Il Movimento Estetico
Nella seconda metà del XIX secolo queste premesse furono sviluppate da artisti del classicismo vittoriano, che si identificarono con quello che fu definito un “Movimento Estetico”, un fenomeno culturale che trovò la propria ragion d’essere nel culto del bello.
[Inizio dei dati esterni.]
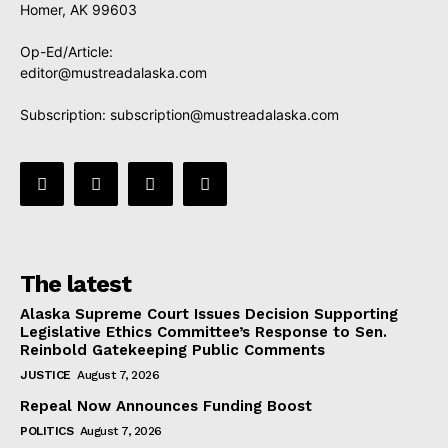
Homer, AK 99603
Op-Ed/Article:
editor@mustreadalaska.com
Subscription:
subscription@mustreadalaska.com
The latest
Alaska Supreme Court Issues Decision Supporting
Legislative Ethics Committee’s Response to Sen.
Reinbold Gatekeeping Public Comments
JUSTICE
August 7, 2026
Repeal Now Announces Funding Boost
POLITICS
August 7, 2026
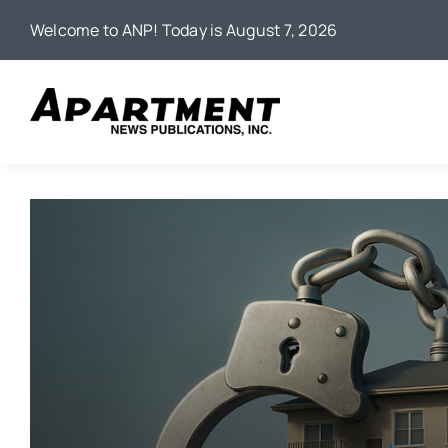
Skip
Welcome to ANP! Today is August 7, 2026
to
content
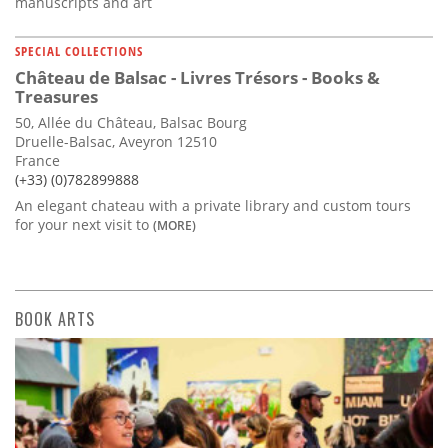
manuscripts and art
SPECIAL COLLECTIONS
Château de Balsac - Livres Trésors - Books &
Treasures
50, Allée du Château, Balsac Bourg
Druelle-Balsac, Aveyron 12510
France
(+33) (0)782899888
An elegant chateau with a private library and custom tours
for your next visit to
(MORE)
BOOK ARTS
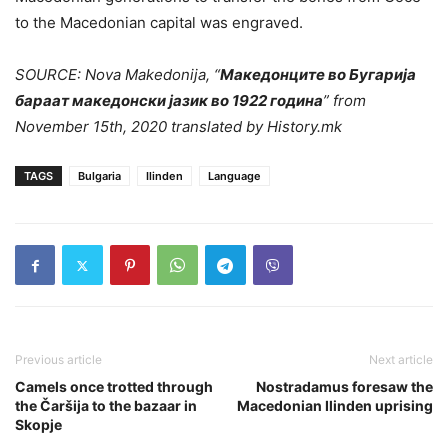
to the Macedonian capital was engraved.
SOURCE: Nova Makedonija, “
Македонците во Бугарија
бараат македонски јазик во 1922 година
” from
November 15th, 2020 translated by History.mk
TAGS
Bulgaria
Ilinden
Language
Previous article
Next article
Camels once trotted through
Nostradamus foresaw the
the Čaršija to the bazaar in
Macedonian Ilinden uprising
Skopje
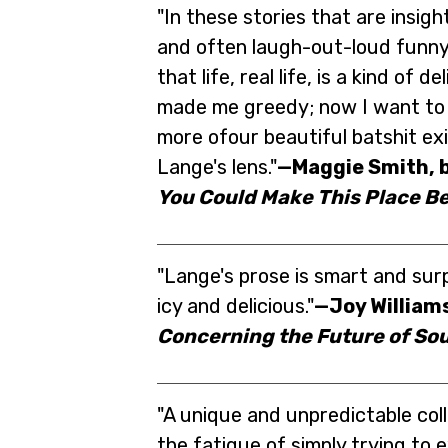
"In these stories that are insight
and often laugh-out-loud funny
that life, real life, is a kind of de
made me greedy; now I want to 
more ofour beautiful batshit ex
Lange's lens."
—Maggie Smith, b
You Could Make This Place Be
"Lange's prose is smart and surp
icy and delicious."
—Joy Williams
Concerning the Future of Sou
"A unique and unpredictable col
the fatigue of simply trying to 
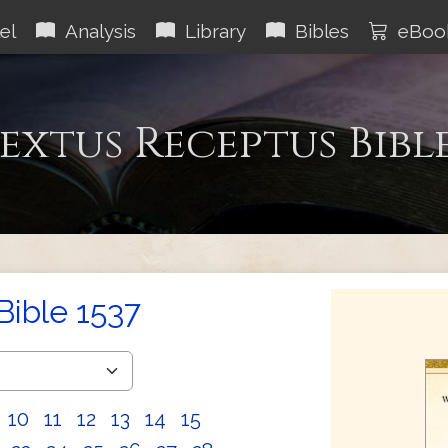
el
Analysis
Library
Bibles
eBoo
extus Receptus Bibl
Bible 1537
10
11
12
13
14
15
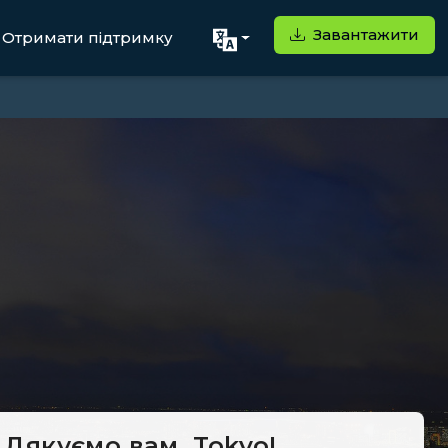
Завантажити
Отримати підтримку
Дякуємо вам, Tokyo!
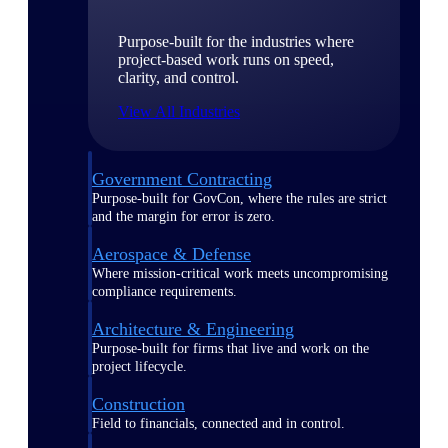
Purpose-built for the industries where
project-based work runs on speed,
clarity, and control.
View All Industries
Government Contracting
Purpose-built for GovCon, where the rules are strict
and the margin for error is zero.
Aerospace & Defense
Where mission-critical work meets uncompromising
compliance requirements.
Architecture & Engineering
Purpose-built for firms that live and work on the
project lifecycle.
Construction
Field to financials, connected and in control.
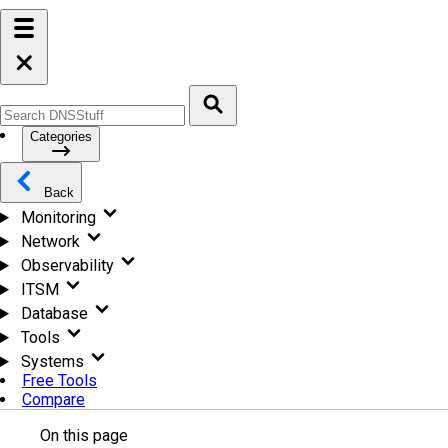
Categories
Back
Monitoring
Network
Observability
ITSM
Database
Tools
Systems
Free Tools
Compare
On this page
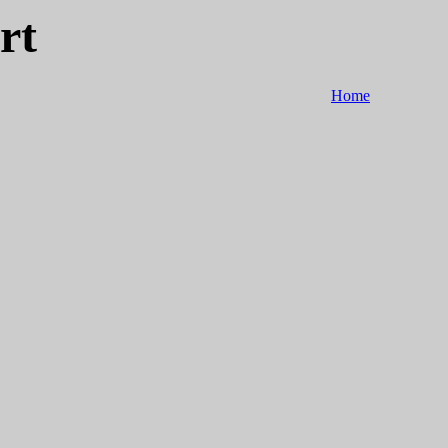
rt
Home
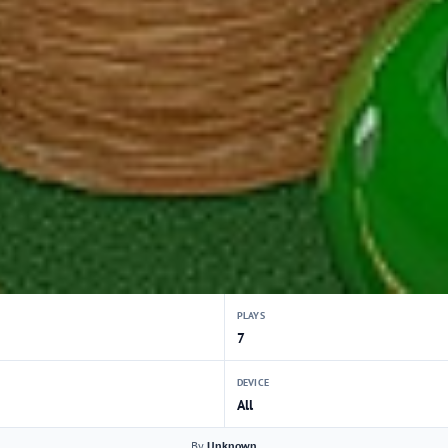
PLAYS
7
DEVICE
All
By
Unknown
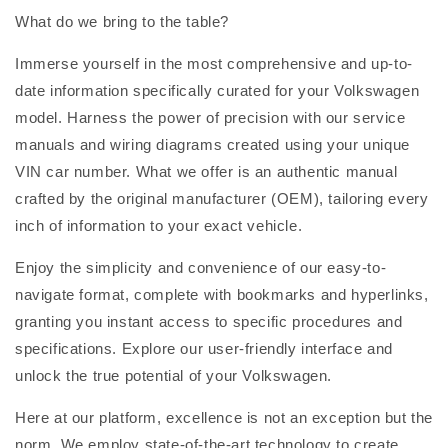
What do we bring to the table?
Immerse yourself in the most comprehensive and up-to-
date information specifically curated for your Volkswagen
model. Harness the power of precision with our service
manuals and wiring diagrams created using your unique
VIN car number. What we offer is an authentic manual
crafted by the original manufacturer (OEM), tailoring every
inch of information to your exact vehicle.
Enjoy the simplicity and convenience of our easy-to-
navigate format, complete with bookmarks and hyperlinks,
granting you instant access to specific procedures and
specifications. Explore our user-friendly interface and
unlock the true potential of your Volkswagen.
Here at our platform, excellence is not an exception but the
norm. We employ state-of-the-art technology to create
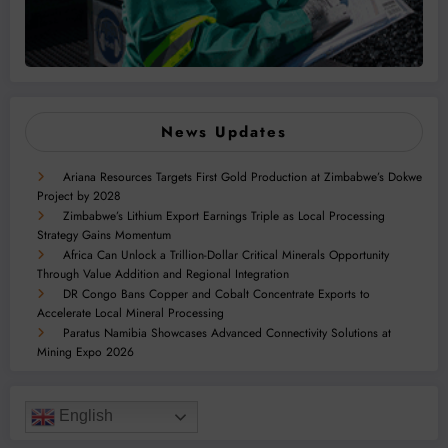
News Updates
Ariana Resources Targets First Gold Production at Zimbabwe’s Dokwe
Project by 2028
Zimbabwe’s Lithium Export Earnings Triple as Local Processing
Strategy Gains Momentum
Africa Can Unlock a Trillion-Dollar Critical Minerals Opportunity
Through Value Addition and Regional Integration
DR Congo Bans Copper and Cobalt Concentrate Exports to
Accelerate Local Mineral Processing
Paratus Namibia Showcases Advanced Connectivity Solutions at
Mining Expo 2026
English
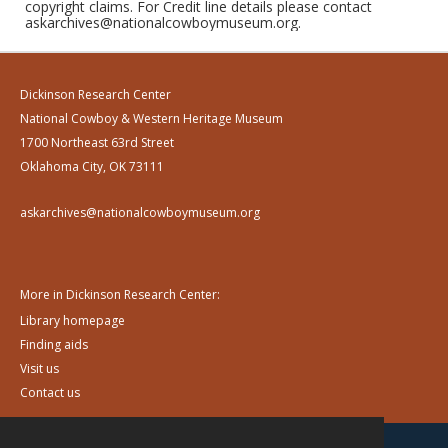
copyright claims. For Credit line details please contact
askarchives@nationalcowboymuseum.org.
Dickinson Research Center
National Cowboy & Western Heritage Museum
1700 Northeast 63rd Street
Oklahoma City, OK 73111
askarchives@nationalcowboymuseum.org
More in Dickinson Research Center:
Library homepage
Finding aids
Visit us
Contact us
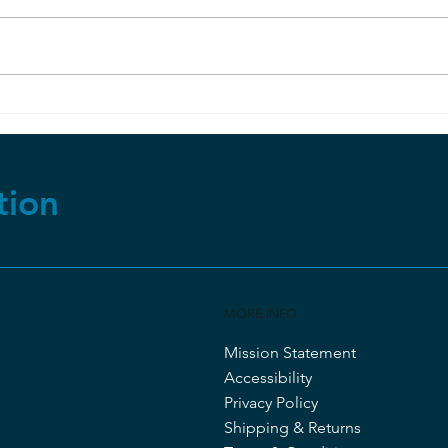
RuBisCo and Photosynthesis
Evo
But
tion
MORE INFO
Mission Statement
Accessibility
Privacy Policy
Shipping & Returns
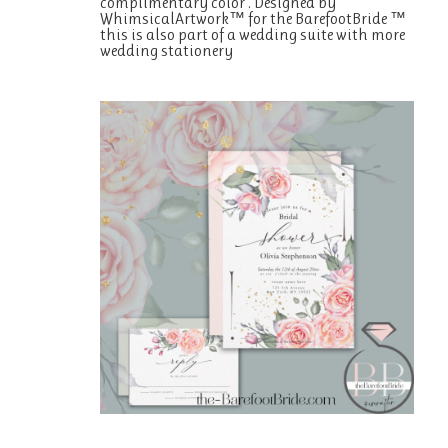
complimentary color . Designed by
WhimsicalArtwork™ for the BarefootBride ™
this is also part of a wedding suite with more
wedding stationery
Tra loro ricordiamo Frederich Leighton (1830-1896), Edward Coley Burne-Jones (1833-1898), Albert Joseph Moore (1841-1893), John Melhuish Strudwick (1849-1937) e anche gli artisti stranieri residenti in Inghilterra, come Lawrence Alma Tadema (1836-1912), le cui opere sono presenti nella mostra al Chiostro del Bramante, in un allestimento che permette di calarsi in un’altra epoca e di giocare con la fantasia e i sensi (in alcune sale aleggia un persistente profumo di rose, in accordo con le opere esposte).
Se da un lato in Francia il movimento impressionista si apriva alle novità tecniche ed esplorava nuovi campi della conoscenza, in Inghilterra, alla Rivoluzione Industriale e alle lotte di classe, si continuava ad opporre un nostalgico sguardo alla cultura del passato, all’archeologia, alla storia, insieme ad una romantica lettura dei temi arturiani e cavallereschi, sulla scia dell’esperienza preraffaellita che si andava spegnendo dopo lo scioglimento della confraternita.
Nella pittura degli artisti della seconda metà del secolo, la cui poetica affermava la fede nella bellezza come principio assoluto, è possibile ritrovare vari elementi legati all’allegoria e al simbolismo, sempre elaborati in un contesto di vivida luce e forme delicate. I toni diventano più sontuosi e decorativi, rispetto alle opere dei preraffaelliti, e i sentimenti vengono cristallizzati nella perfezione delle composizioni. Le figure, perlopiù femminili, sono solitamente immerse in meravigliosi paesaggi naturalistici, oppure si stagliano contro cieli azzurri. Architetture aperte e balconate in pietra chiara, tessuti e gemme preziose, e numerosi ornamenti decorano ogni tela, rendendo ogni quadro un’esperienza di elevato gusto estetico.
In tali dipinti, il ritorno formale all’antico, anche quando ingloba motivi classicheggianti, non aderisce mai ai modi della cultura figurativa neoclassica, considerati troppo standardizzati e svuotati di verità. Nasce invece il gusto per la raffigurazione realistica dei materiali e dei volti (che molto spesso sono ritratti presi dal vivo), ma immersa in un mondo che riecheggia il passato, ossia in altri termini la tanto celebrata età dell’oro. Sogno e verità si mescolano perciò in queste pitture che sfiorano leggere l’elemento psicologico, senza mai lasciarsene travolgere: tutto è sotteso, elegante e profondamente interiorizzato.
Il rigore morale è presente nel solido equilibrio formale, nella cristallina evidenza delle cose, rappresentate in modo squisito solo per suscitare il senso del bello e un puro appagamento estetico nello sguardo di chi osserva.